The records that follow are to be repeated in full, with no pictures retained.

(Dataset entries)
%%

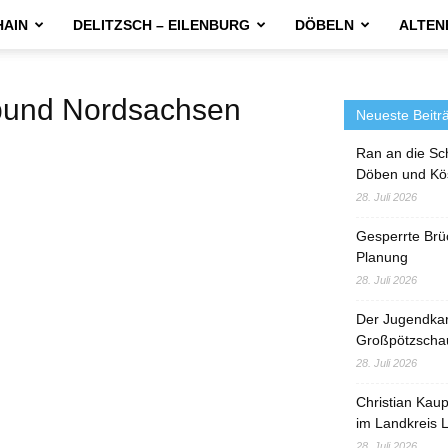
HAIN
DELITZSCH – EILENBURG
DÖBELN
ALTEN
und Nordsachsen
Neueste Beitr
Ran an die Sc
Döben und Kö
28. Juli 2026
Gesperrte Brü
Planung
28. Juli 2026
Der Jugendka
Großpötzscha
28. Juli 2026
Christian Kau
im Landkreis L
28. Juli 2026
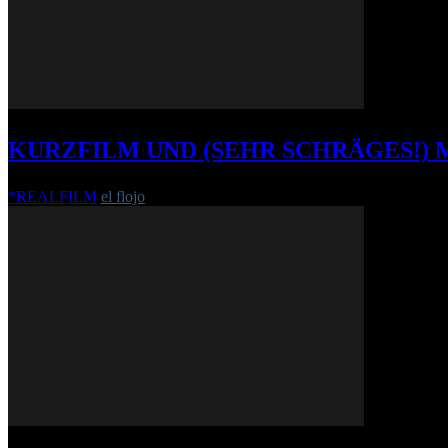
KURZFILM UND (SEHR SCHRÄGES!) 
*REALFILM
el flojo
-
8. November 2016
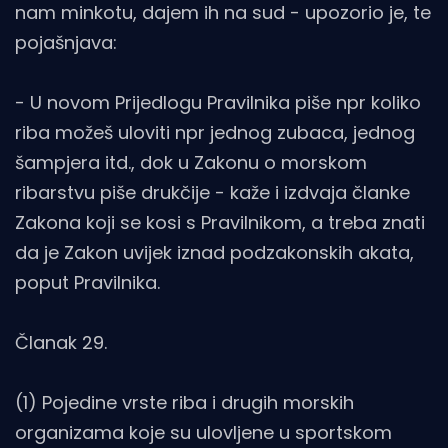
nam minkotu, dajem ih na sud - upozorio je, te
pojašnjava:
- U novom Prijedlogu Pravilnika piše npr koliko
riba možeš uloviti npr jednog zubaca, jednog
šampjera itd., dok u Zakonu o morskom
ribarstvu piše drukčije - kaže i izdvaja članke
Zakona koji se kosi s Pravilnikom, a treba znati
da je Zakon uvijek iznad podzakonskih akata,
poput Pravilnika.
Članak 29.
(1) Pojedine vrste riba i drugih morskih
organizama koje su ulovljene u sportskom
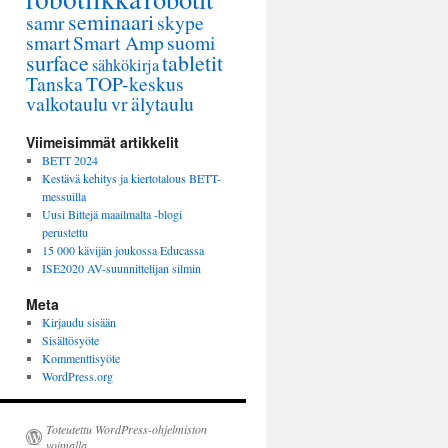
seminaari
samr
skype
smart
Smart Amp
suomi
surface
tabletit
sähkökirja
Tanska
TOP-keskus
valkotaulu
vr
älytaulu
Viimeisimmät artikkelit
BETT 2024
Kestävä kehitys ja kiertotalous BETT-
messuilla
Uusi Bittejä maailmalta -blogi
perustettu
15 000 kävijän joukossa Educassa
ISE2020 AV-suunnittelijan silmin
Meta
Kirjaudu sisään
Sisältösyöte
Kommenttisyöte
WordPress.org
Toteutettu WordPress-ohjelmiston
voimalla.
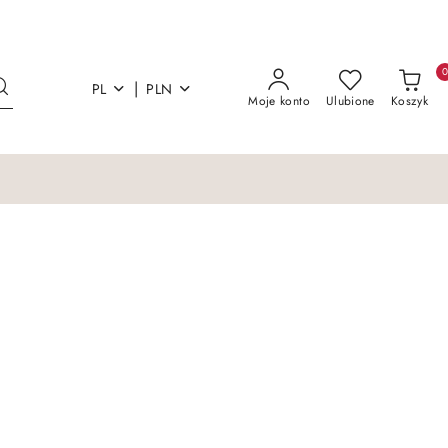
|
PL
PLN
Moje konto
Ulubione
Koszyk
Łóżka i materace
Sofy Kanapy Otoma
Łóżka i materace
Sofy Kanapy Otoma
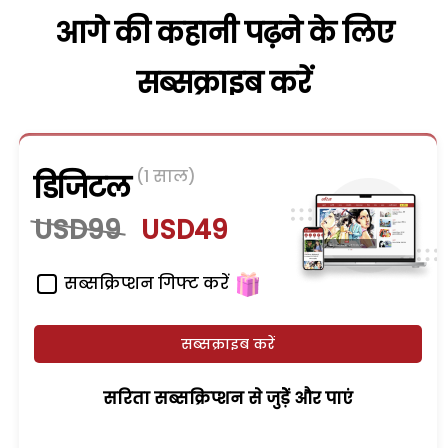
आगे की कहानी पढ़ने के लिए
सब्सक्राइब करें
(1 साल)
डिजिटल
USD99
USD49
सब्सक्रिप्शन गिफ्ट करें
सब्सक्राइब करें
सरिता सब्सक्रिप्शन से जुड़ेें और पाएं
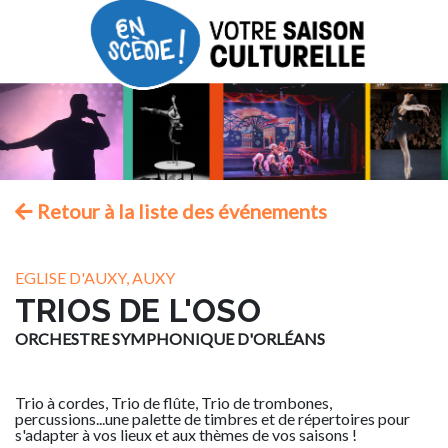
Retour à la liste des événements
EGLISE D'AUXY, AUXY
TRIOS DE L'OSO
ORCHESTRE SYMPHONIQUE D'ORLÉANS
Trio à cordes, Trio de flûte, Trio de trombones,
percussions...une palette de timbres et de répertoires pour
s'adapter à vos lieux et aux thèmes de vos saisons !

%%

■ Solution to this problem:
HAIN
DELITZSCH – EILENBURG
DÖBELN
ALTEN
und Nordsachsen
Neueste Beitr
Ran an die Sc
Döben und Kö
28. Juli 2026
Gesperrte Brü
Planung
28. Juli 2026
Der Jugendka
Großpötzscha
28. Juli 2026
Christian Kau
im Landkreis L
28. Juli 2026
KURZFILM UND (SEHR SCHRÄGES!) 
*REALFILM
el flojo
-
8. November 2016
nam minkotu, dajem ih na sud - upozorio je, te
pojašnjava:
- U novom Prijedlogu Pravilnika piše npr koliko
riba možeš uloviti npr jednog zubaca, jednog
šampjera itd., dok u Zakonu o morskom
ribarstvu piše drukčije - kaže i izdvaja članke
Zakona koji se kosi s Pravilnikom, a treba znati
da je Zakon uvijek iznad podzakonskih akata,
poput Pravilnika.
Članak 29.
(1) Pojedine vrste riba i drugih morskih
organizama koje su ulovljene u sportskom
seminaari
samr
skype
smart
Smart Amp
suomi
surface
tabletit
sähkökirja
Tanska
TOP-keskus
valkotaulu
vr
älytaulu
Viimeisimmät artikkelit
BETT 2024
Kestävä kehitys ja kiertotalous BETT-
messuilla
Uusi Bittejä maailmalta -blogi
perustettu
15 000 kävijän joukossa Educassa
ISE2020 AV-suunnittelijan silmin
Meta
Kirjaudu sisään
Sisältösyöte
Kommenttisyöte
WordPress.org
Toteutettu WordPress-ohjelmiston
voimalla.
|
PL
PLN
Moje konto
Ulubione
Koszyk
Łóżka i materace
Sofy Kanapy Otoma
Łóżka i materace
Sofy Kanapy Otoma
आगे की कहानी पढ़ने के लिए
सब्सक्राइब करें
(1 साल)
डिजिटल
USD99
USD49
सब्सक्रिप्शन गिफ्ट करें
सब्सक्राइब करें
सरिता सब्सक्रिप्शन से जुड़ेें और पाएं
Retour à la liste des événements
EGLISE D'AUXY, AUXY
TRIOS DE L'OSO
ORCHESTRE SYMPHONIQUE D'ORLÉANS
Trio à cordes, Trio de flûte, Trio de trombones,
percussions...une palette de timbres et de répertoires pour
s'adapter à vos lieux et aux thèmes de vos saisons !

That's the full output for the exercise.